REQUIRED ACTION
Below are entries with pictures among them; reproduce exactly, and only, the lines from the one containing "13 rue du Chatellier" down to the one containing "ló, sport diplomata", without the pictures.

[Data records]
■ ■ ■

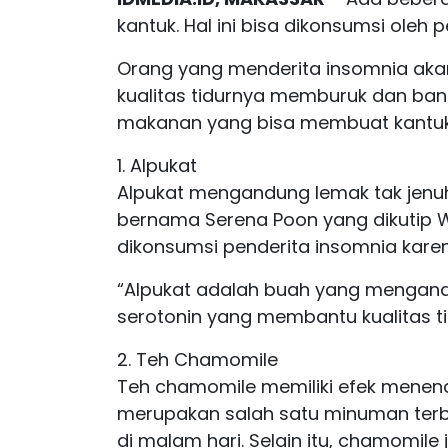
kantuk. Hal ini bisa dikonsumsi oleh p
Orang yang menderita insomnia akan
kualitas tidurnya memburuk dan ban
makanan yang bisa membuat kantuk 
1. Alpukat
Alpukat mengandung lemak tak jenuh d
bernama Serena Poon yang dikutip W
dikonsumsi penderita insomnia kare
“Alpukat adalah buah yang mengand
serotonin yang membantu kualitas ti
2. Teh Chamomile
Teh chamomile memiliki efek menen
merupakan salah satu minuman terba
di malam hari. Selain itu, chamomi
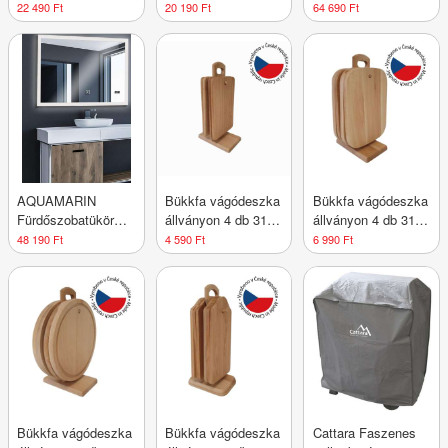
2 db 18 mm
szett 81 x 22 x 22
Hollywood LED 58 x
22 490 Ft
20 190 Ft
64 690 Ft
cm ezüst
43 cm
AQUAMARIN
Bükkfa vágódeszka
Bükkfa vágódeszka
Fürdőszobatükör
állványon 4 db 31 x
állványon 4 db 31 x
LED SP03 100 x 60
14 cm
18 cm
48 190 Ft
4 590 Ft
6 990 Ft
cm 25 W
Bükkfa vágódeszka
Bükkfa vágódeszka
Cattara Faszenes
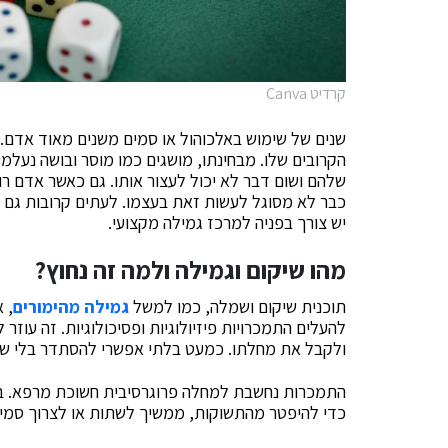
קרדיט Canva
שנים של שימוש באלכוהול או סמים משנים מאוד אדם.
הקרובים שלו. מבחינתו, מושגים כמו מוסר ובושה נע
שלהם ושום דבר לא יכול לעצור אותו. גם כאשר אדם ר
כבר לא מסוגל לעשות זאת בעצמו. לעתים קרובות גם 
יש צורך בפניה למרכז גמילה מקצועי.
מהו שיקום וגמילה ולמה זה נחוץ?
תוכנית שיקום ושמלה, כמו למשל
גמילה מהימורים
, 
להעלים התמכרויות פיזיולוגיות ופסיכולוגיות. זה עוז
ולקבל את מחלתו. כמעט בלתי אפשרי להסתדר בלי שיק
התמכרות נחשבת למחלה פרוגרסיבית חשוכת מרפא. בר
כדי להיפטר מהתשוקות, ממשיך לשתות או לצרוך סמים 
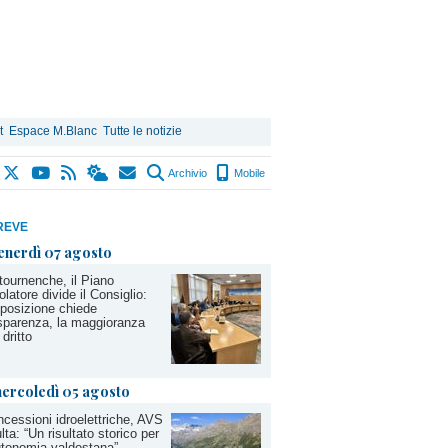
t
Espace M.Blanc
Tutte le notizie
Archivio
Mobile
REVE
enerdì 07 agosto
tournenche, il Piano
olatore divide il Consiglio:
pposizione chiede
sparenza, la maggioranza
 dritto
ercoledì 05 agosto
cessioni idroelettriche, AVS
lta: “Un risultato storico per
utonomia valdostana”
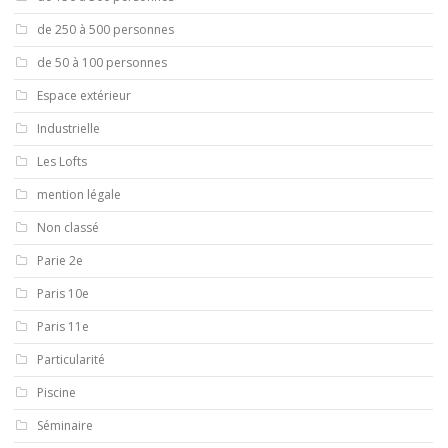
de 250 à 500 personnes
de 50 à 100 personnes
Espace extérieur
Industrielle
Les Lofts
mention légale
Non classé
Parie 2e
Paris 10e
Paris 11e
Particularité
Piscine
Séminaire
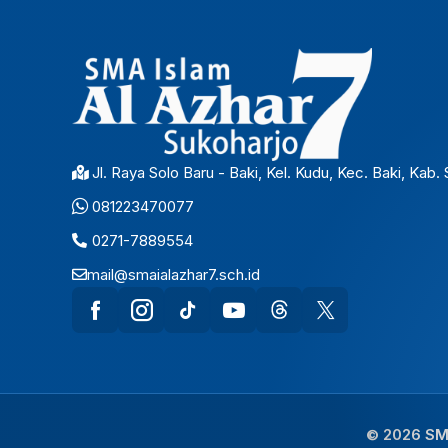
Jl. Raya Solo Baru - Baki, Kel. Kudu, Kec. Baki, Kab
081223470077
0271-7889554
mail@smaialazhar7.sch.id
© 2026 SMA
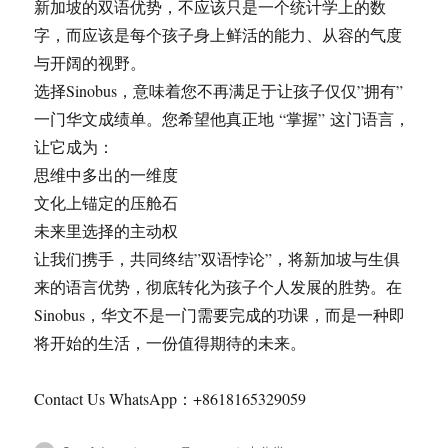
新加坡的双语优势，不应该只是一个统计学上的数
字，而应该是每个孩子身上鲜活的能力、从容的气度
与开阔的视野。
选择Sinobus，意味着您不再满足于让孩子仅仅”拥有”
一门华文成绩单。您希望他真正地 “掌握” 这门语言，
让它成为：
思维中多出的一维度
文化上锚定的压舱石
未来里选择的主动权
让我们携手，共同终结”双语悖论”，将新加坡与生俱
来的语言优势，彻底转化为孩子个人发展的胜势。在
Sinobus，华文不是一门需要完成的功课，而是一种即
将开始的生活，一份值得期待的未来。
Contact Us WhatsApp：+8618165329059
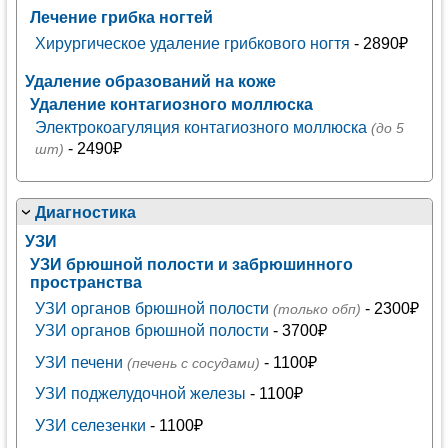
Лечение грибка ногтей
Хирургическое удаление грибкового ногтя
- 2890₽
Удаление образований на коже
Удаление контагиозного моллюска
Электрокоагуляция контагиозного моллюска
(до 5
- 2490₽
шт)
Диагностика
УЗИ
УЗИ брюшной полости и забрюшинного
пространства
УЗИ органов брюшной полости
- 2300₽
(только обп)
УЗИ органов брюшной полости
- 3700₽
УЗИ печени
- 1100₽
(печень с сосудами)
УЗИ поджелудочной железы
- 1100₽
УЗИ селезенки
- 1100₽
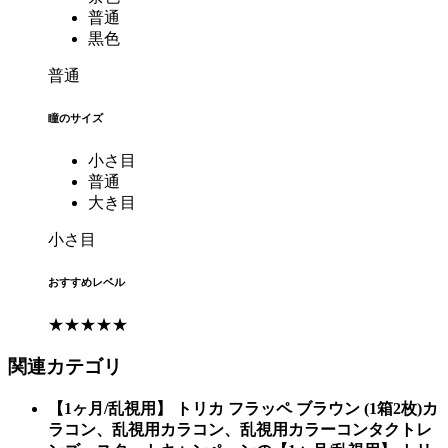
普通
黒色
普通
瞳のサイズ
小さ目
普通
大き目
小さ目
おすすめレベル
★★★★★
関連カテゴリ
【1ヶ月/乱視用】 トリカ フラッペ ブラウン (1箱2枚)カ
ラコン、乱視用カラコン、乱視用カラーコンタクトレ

■ ■ ■

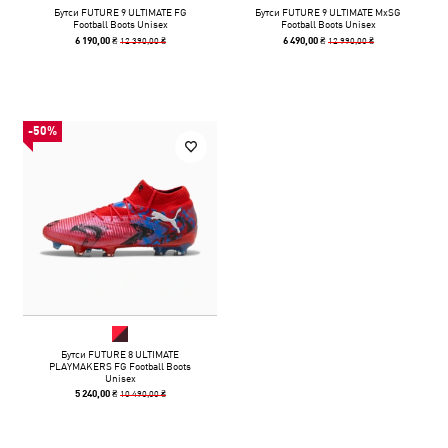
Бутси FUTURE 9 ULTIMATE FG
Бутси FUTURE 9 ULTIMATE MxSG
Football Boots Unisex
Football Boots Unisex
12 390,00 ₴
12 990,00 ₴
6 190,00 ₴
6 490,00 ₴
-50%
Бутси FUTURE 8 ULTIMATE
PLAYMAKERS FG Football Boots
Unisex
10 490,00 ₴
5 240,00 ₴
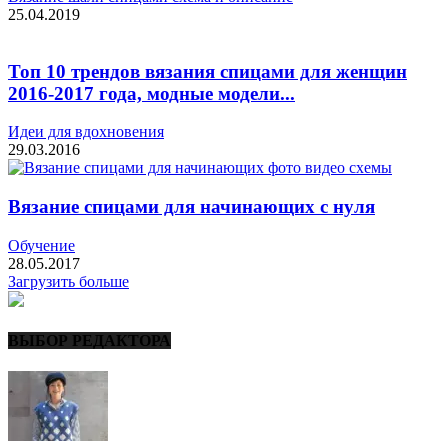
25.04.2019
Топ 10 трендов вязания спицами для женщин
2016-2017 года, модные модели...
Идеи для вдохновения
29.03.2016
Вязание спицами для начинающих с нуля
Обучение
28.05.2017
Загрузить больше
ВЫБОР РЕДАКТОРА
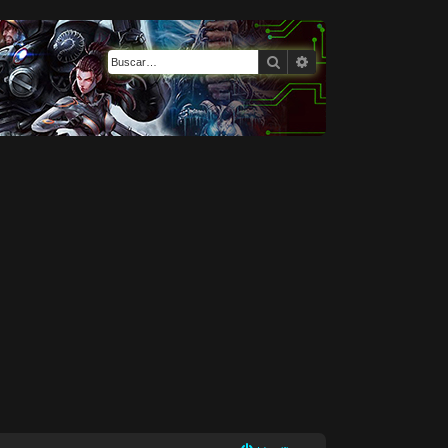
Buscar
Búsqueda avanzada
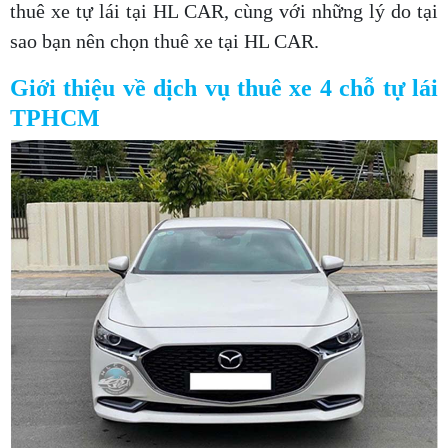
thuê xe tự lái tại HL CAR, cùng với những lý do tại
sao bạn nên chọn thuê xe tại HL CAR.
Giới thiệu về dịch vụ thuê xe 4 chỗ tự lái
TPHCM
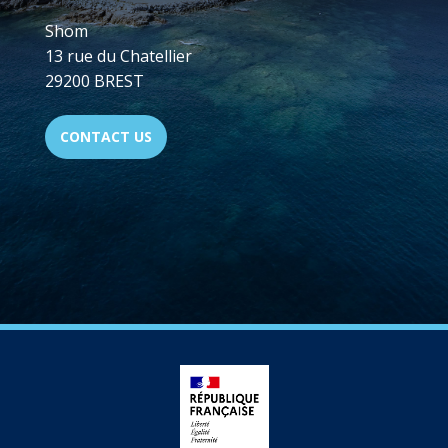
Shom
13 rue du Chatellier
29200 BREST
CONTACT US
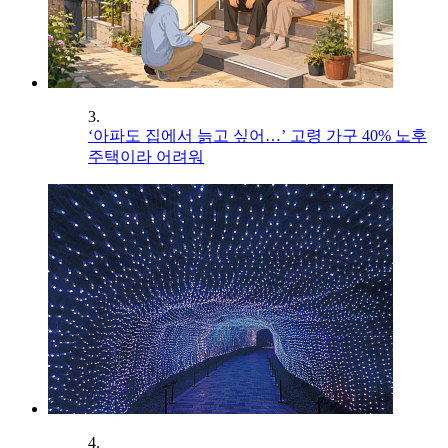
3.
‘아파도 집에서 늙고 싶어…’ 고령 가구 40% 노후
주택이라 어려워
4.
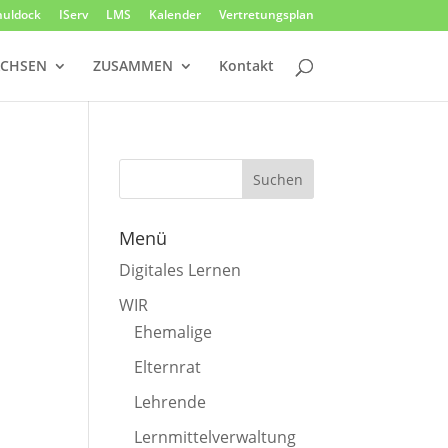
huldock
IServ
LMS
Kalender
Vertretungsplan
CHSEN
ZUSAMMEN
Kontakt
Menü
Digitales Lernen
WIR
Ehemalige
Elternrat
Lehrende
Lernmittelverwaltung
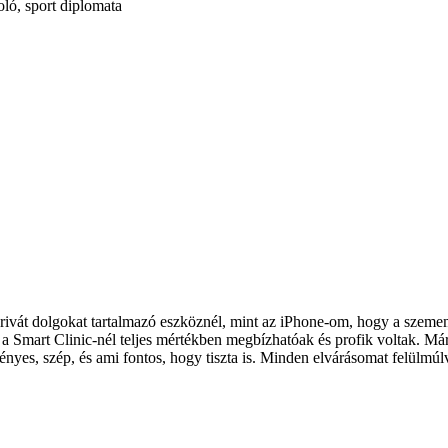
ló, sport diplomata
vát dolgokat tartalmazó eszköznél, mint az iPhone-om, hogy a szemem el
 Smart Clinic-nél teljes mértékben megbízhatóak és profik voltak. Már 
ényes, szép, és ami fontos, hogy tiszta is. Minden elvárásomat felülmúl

■ ■ ■

THE ANSWER
13 rue du Chatellier
29200 BREST
CONTACT US
3.
‘아파도 집에서 늙고 싶어…’ 고령 가구 40% 노후
주택이라 어려워
4.
huldock
IServ
LMS
Kalender
Vertretungsplan
CHSEN
ZUSAMMEN
Kontakt
Menü
Digitales Lernen
WIR
Ehemalige
Elternrat
Lehrende
Lernmittelverwaltung
ló, sport diplomata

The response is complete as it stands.